To examine such files you can use the `strings` command which gives a lot of information about the file, though from your description, I don't think it's the type of information you're looking for.


----------



## mrbeastie0x19 (Sep 28, 2021)

eternal_noob said:


> I don't think there is an easy solution to this problem.


If no one has any ideas I might see how less goes about working it out and then write a script that skips or reads them based on less output, if at all possible, just wanted to know if I was reinventing the wheel haha. Thanks anyway.


----------



## eternal_noob (Sep 28, 2021)

scottro said:


> One thing you can use is the command `file`.  This will show what sort of file something is.


Ah! Should have had more coffee. Of course you can use `file`.


----------



## mrbeastie0x19 (Sep 28, 2021)

scottro said:


> One thing you can use is the command `file`.  This will show what sort of file something is.
> 
> For example
> 
> ...


Thanks I can see right away that this is a better solution to what I am already doing.
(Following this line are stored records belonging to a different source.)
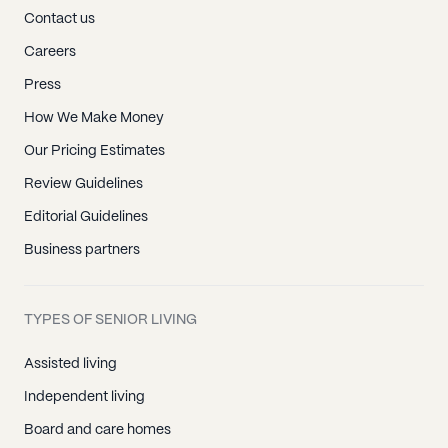
Contact us
Careers
Press
How We Make Money
Our Pricing Estimates
Review Guidelines
Editorial Guidelines
Business partners
TYPES OF SENIOR LIVING
Assisted living
Independent living
Board and care homes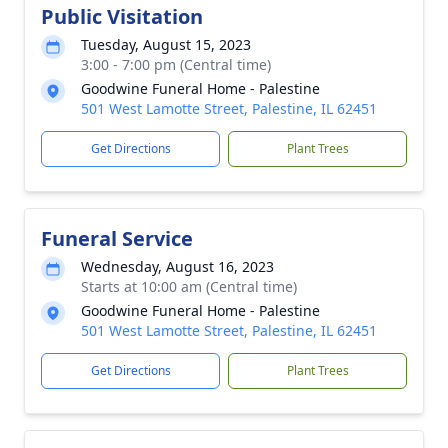
Public Visitation
Tuesday, August 15, 2023
3:00 - 7:00 pm (Central time)
Goodwine Funeral Home - Palestine
501 West Lamotte Street, Palestine, IL 62451
Get Directions
Plant Trees
Funeral Service
Wednesday, August 16, 2023
Starts at 10:00 am (Central time)
Goodwine Funeral Home - Palestine
501 West Lamotte Street, Palestine, IL 62451
Get Directions
Plant Trees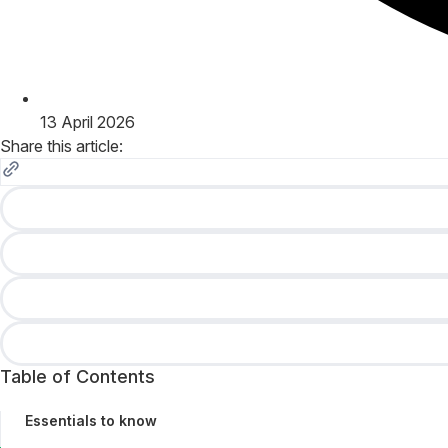
13 April 2026
Share this article:
Table of Contents
Essentials to know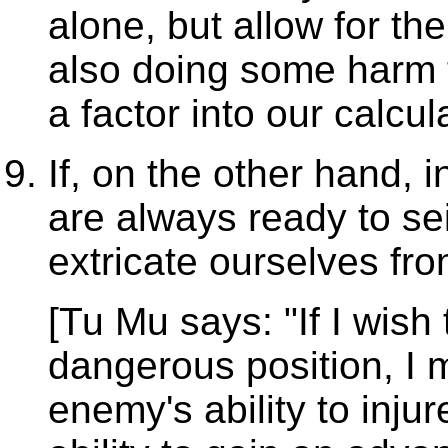
alone, but allow for th
also doing some harm t
a factor into our calcul
If, on the other hand, i
are always ready to s
extricate ourselves fro
[Tu Mu says: "If I wish
dangerous position, I 
enemy's ability to inju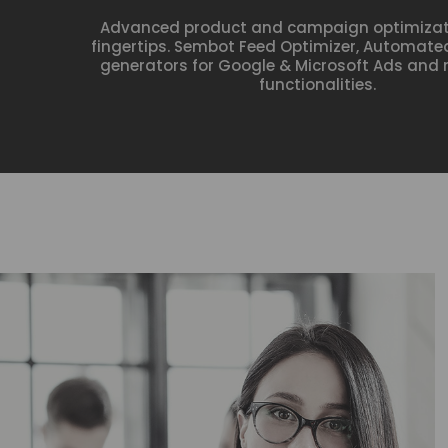
Advanced product and campaign optimizati
fingertips. Sembot Feed Optimizer, Automa
generators for Google & Microsoft Ads an
functionalities.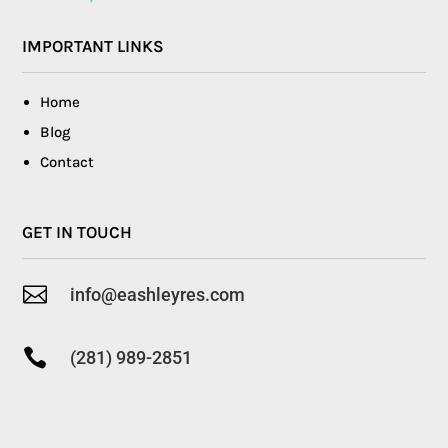
IMPORTANT LINKS
Home
Blog
Contact
GET IN TOUCH

info@eashleyres.com

(281) 989-2851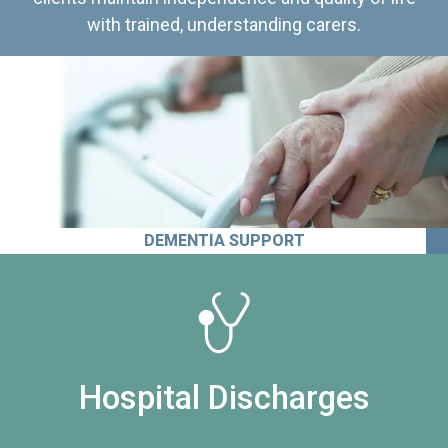
with trained, understanding carers.
DEMENTIA SUPPORT
Hospital Discharges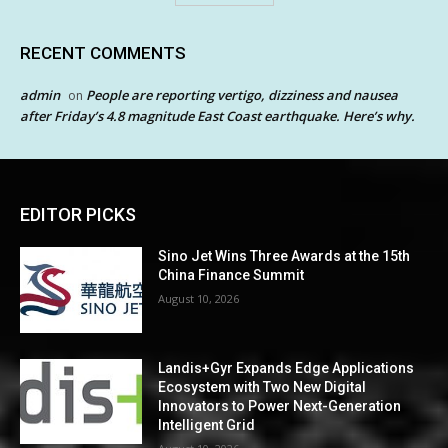
RECENT COMMENTS
admin
People are reporting vertigo, dizziness and nausea
on
after Friday’s 4.8 magnitude East Coast earthquake. Here’s why.
EDITOR PICKS
Sino Jet Wins Three Awards at the 15th
China Finance Summit
August 10, 2026
Landis+Gyr Expands Edge Applications
Ecosystem with Two New Digital
Innovators to Power Next-Generation
Intelligent Grid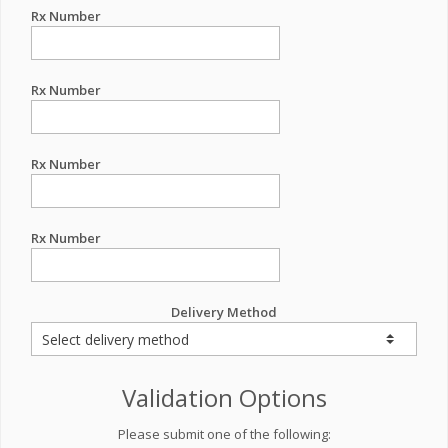
Rx Number
Rx Number
Rx Number
Rx Number
Delivery Method
Validation Options
Please submit one of the following: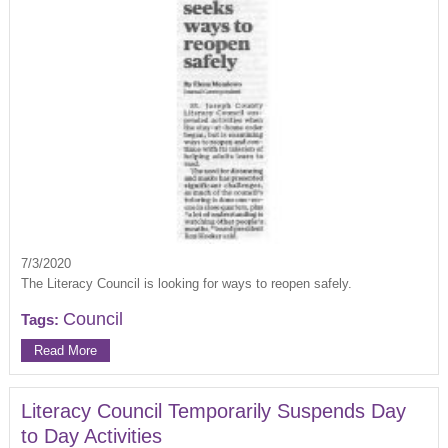
7/3/2020
The Literacy Council is looking for ways to reopen safely.
Council
Tags:
Read More
Literacy Council Temporarily Suspends Day
to Day Activities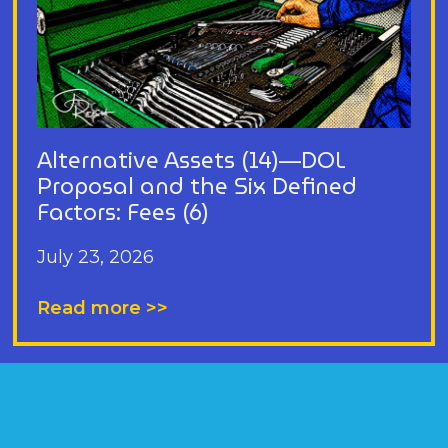
Alternative Assets (14)—DOL
Proposal and the Six Defined
Factors: Fees (6)
July 23, 2026
Read more >>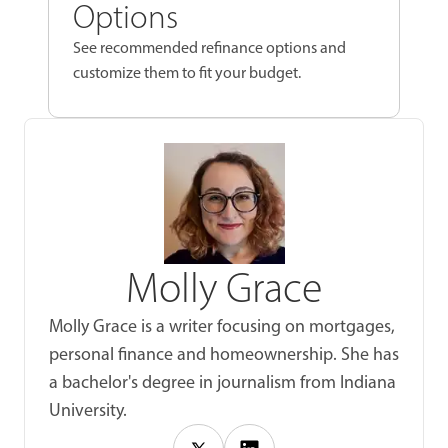
Options
See recommended refinance options and
customize them to fit your budget.
Molly Grace
Molly Grace is a writer focusing on mortgages,
personal finance and homeownership. She has
a bachelor's degree in journalism from Indiana
University.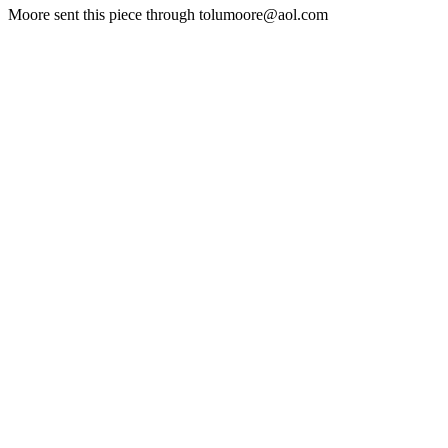
Moore sent this piece through tolumoore@aol.com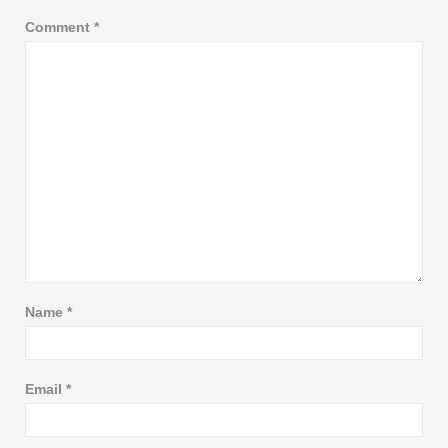
Comment
*
Name
*
Email
*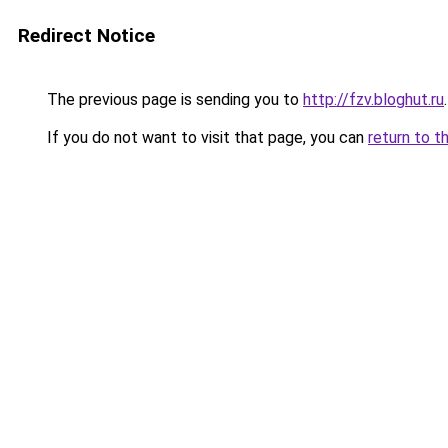
Redirect Notice
The previous page is sending you to
http://fzv.bloghut.ru
.
If you do not want to visit that page, you can
return to t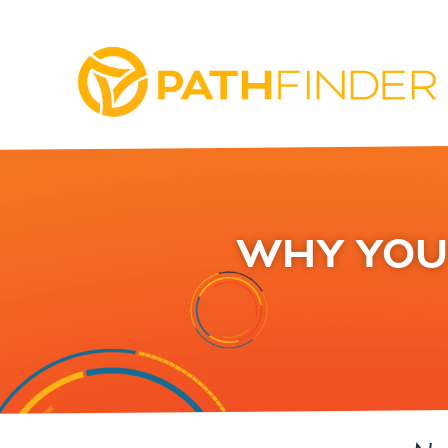
WHY YOU 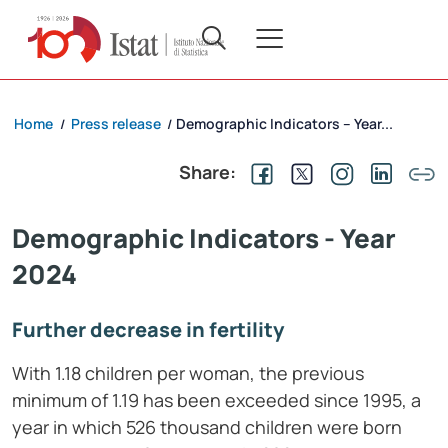
Home
Press release
Demographic Indicators – Year...
/
/
Share:
Demographic Indicators - Year
2024
Further decrease in fertility
With 1.18 children per woman, the previous
minimum of 1.19 has been exceeded since 1995, a
year in which 526 thousand children were born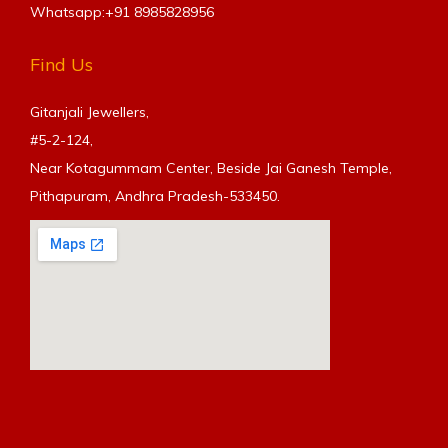
Whatsapp:+91
8985828956
Find Us
Gitanjali Jewellers,
#5-2-124,
Near Kotagummam Center, Beside Jai Ganesh Temple,
Pithapuram, Andhra Pradesh-533450.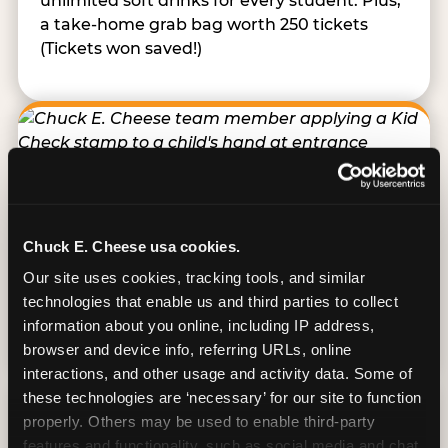
unlimited soft drinks for every student. Plus,
a take-home grab bag worth 250 tickets
(Tickets won saved!)
Kid Check® Safety
Chuck E. Cheese usa cookies.
Every student receives an invisible-ink stamp
Our site uses cookies, tracking tools, and similar 
on entry that must match the teacher’s
technologies that enable us and third parties to collect 
stamp before any child leaves. A structured
information about you online, including IP address, 
system built for group supervision.
browser and device info, referring URLs, online 
interactions, and other usage and activity data. Some of 
these technologies are ‘necessary’ for our site to function 
properly. Others may be used to enable third-party 
features and functionality, such as social media and chat, 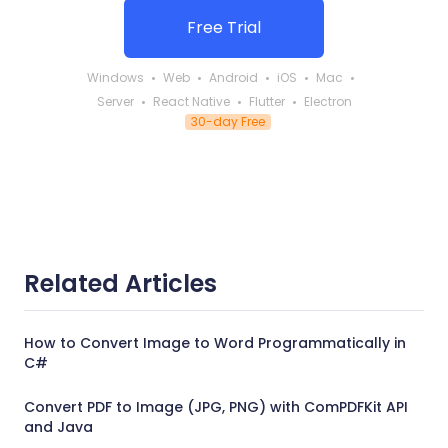
Free Trial
Windows
Web
Android
iOS
Mac
Server
React Native
Flutter
Electron
30-day Free
Related Articles
How to Convert Image to Word Programmatically in
C#
Convert PDF to Image (JPG, PNG) with ComPDFKit API
and Java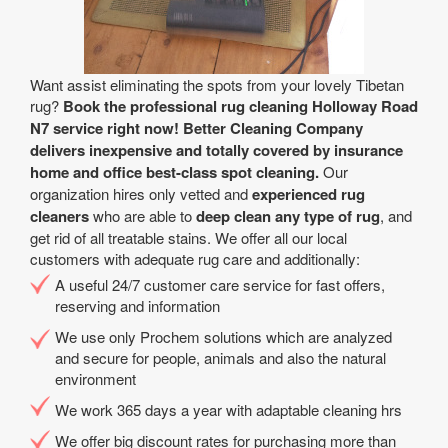
Want assist eliminating the spots from your lovely Tibetan
rug?
Book the professional rug cleaning Holloway Road
N7 service right now! Better Cleaning Company
delivers inexpensive and totally covered by insurance
home and office best-class spot cleaning.
Our
organization hires only vetted and
experienced rug
cleaners
who are able to
deep clean any type of rug
, and
get rid of all treatable stains. We offer all our local
customers with adequate rug care and additionally:
A useful 24/7 customer care service for fast offers,
reserving and information
We use only Prochem solutions which are analyzed
and secure for people, animals and also the natural
environment
We work 365 days a year with adaptable cleaning hrs
We offer big discount rates for purchasing more than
Not sure if there will be any edge cases yet but it is fairly easy to guess from the output whether a file is binary or not. Just used file mbr which says it is a boot sector so it is easy to guess it does not contain much readable text, and I confirmed this with strings -a which can strip out any readable text from the binary.

Edit: strings -a | more is working quite nicely, it's pretty obvious  to tell when the file is not meant to be human readable based on the output, must remember not to use it for human readable files though as it strips whitespace that could be sensitive in some contexts.


----------